** Opening DATASET RECORDS block **

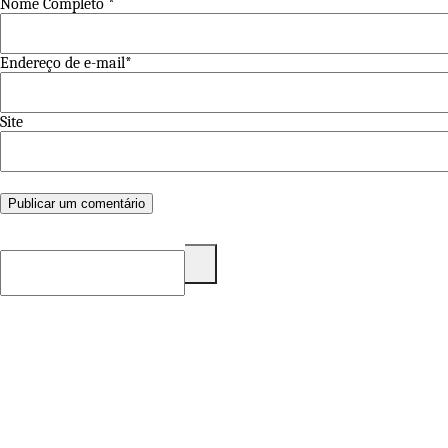
Nome Completo *
Endereço de e-mail*
Site
Pesquisar
por:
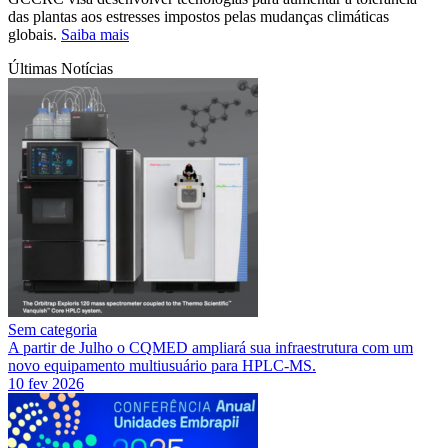
das plantas aos estresses impostos pelas mudanças climáticas
globais.
Saiba mais
Últimas Notícias
Sem categoria
A partir de Julho o CQMED ampliará sua infraestrutura com um
novo equipamento multiusuário para HPLC-MS.
10 fev 2026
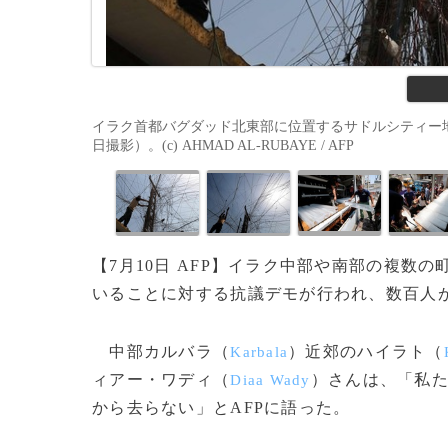
イラク首都バグダッド北東部に位置するサドルシティー地
日撮影）。(c) AHMAD AL-RUBAYE / AFP
【7月10日 AFP】イラク中部や南部の複数
いることに対する抗議デモが行われ、数百人
中部カルバラ（
）近郊のハイラト（
Karbala
ィアー・ワディ（
）さんは、「私
Diaa Wady
から去らない」とAFPに語った。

** Closing DATASET RECORDS block **

WORK TO COMPLETE
Every line of the listing should be repeated exactly; no picture should appear.

SOLUTION TO THE PROBLEM
Nome Completo *
Endereço de e-mail*
Site
Pesquisar
por:
das plantas aos estresses impostos pelas mudanças climáticas
globais.
Saiba mais
Últimas Notícias
Sem categoria
A partir de Julho o CQMED ampliará sua infraestrutura com um
novo equipamento multiusuário para HPLC-MS.
10 fev 2026
イラク首都バグダッド北東部に位置するサドルシティー地
日撮影）。(c) AHMAD AL-RUBAYE / AFP
【7月10日 AFP】イラク中部や南部の複数
いることに対する抗議デモが行われ、数百人
中部カルバラ（
）近郊のハイラト（
Karbala
ィアー・ワディ（
）さんは、「私
Diaa Wady
から去らない」とAFPに語った。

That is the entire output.